Black holes can be confused with stars
A new kind of celestial object could contain traces of cosmic catastrophes
Rochester (USA) / Garching - Extremely compact star clusters, in which the stars move at unusually high speeds, could serve astronomers as a kind of cosmic fossil. Because from the movement of the stars in such clusters one can read the history of cosmic catastrophes, the collisions and mergers of galaxies. According to the calculations of a team of researchers from the USA and Germany, around one hundred of the compact star clusters should be able to be found in the nearby Virgo galaxy cluster.
When galaxies collide, the supermassive black holes at their centers can also collide.

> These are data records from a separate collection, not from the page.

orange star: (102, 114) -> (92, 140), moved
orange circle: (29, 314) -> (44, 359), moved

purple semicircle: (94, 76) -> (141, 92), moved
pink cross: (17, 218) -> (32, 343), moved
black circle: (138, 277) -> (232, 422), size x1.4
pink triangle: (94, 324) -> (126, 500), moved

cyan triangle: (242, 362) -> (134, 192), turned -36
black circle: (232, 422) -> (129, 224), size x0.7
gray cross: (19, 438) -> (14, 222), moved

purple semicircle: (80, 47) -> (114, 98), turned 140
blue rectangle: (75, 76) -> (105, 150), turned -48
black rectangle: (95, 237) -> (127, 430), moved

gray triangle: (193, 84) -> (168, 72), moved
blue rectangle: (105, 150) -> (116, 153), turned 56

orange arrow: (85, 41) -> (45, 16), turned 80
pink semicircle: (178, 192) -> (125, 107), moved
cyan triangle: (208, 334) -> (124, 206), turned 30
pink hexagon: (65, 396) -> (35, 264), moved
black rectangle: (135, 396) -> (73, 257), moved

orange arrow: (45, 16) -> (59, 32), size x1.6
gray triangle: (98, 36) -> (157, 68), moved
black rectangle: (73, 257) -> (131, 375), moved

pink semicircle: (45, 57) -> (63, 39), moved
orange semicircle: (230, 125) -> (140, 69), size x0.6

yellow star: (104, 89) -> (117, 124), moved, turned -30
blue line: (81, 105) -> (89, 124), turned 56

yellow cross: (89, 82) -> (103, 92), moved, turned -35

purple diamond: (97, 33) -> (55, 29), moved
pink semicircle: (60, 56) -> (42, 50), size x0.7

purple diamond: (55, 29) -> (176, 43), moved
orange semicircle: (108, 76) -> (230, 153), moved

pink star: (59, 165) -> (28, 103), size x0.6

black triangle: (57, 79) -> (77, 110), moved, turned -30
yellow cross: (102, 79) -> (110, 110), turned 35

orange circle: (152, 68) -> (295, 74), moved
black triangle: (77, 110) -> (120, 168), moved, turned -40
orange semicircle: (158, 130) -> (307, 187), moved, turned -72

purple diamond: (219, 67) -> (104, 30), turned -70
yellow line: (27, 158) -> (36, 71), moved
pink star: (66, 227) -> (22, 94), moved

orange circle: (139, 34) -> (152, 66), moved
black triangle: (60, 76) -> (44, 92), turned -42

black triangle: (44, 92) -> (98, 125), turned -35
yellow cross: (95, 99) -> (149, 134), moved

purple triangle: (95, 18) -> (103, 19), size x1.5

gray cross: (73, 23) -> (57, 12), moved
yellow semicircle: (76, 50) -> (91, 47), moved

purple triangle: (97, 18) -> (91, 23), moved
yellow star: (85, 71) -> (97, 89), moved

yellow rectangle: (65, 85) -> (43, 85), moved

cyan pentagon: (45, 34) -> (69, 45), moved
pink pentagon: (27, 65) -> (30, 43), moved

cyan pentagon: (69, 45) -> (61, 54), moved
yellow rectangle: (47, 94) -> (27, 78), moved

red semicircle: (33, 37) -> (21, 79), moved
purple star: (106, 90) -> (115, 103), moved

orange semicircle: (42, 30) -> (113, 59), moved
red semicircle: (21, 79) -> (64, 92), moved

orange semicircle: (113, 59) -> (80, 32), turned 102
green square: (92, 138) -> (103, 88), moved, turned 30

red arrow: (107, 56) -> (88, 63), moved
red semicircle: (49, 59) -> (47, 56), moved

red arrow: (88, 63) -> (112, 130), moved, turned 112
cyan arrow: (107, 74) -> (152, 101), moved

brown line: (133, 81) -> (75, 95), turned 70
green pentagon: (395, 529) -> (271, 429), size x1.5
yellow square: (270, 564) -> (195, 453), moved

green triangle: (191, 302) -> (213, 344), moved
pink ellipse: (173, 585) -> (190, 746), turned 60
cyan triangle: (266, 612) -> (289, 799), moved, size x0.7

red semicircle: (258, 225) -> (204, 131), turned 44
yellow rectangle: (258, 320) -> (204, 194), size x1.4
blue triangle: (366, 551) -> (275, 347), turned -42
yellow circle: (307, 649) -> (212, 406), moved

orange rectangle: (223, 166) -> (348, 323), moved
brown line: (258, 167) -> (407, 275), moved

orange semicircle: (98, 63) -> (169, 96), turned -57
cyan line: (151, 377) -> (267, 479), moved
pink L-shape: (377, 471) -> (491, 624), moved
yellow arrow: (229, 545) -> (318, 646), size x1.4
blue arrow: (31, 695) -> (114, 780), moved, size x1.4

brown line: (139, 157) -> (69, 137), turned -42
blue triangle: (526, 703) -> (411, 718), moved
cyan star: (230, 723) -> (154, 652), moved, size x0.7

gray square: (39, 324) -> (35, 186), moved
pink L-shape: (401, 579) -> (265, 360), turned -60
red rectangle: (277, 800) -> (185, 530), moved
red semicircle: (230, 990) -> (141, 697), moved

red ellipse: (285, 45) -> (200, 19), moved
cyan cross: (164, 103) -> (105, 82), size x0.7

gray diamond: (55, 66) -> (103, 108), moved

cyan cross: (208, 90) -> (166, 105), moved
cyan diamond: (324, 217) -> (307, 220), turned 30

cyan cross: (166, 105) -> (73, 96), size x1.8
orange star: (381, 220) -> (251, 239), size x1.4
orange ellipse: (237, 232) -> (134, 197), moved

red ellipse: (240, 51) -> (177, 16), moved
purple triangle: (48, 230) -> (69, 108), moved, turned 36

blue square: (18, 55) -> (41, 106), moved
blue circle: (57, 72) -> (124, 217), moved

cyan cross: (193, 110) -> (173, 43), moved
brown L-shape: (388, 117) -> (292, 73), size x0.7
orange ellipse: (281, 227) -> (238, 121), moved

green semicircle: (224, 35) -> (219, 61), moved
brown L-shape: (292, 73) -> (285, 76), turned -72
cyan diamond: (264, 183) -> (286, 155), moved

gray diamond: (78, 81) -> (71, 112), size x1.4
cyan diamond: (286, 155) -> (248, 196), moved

But the black holes do not merge: As they approach, enormous distortions of space-time occur, which exert a recoil on the smaller of the two black holes and catapult it out of the merging galaxies at high speed. It pulls stars from its environment with it, which then form an extremely compact star cluster around the black hole.
"The speed at which the black hole was ejected can then be read off how fast the stars in this cluster are moving," explains David Merritt of the Rochester Institute of Technology. Together with his colleagues Jeremy Schnittman from the Johns Hopkins University in Baltimore and Stefanie Komossa from the Max Planck Institute for Extraterrestrial Physics in Garching, Merritt has investigated the connections between the movement of stars in the compact clusters and previous cosmic catastrophes. The researchers present their results in the current issue of the "Astrophysical Journal".
"Tracking down such objects would be comparable to discovering the DNA of a long-extinct species," says Komossa. Astronomers may have seen compact clusters before - but confused them with ordinary globular clusters. The difference can only be seen by examining the velocity distribution of the stars in the clusters. Merritt, Schnittman and Komossa estimate that there are around one hundred compact star clusters around supermassive black holes in the nearby Virgo galaxy cluster that are bright enough for such observations.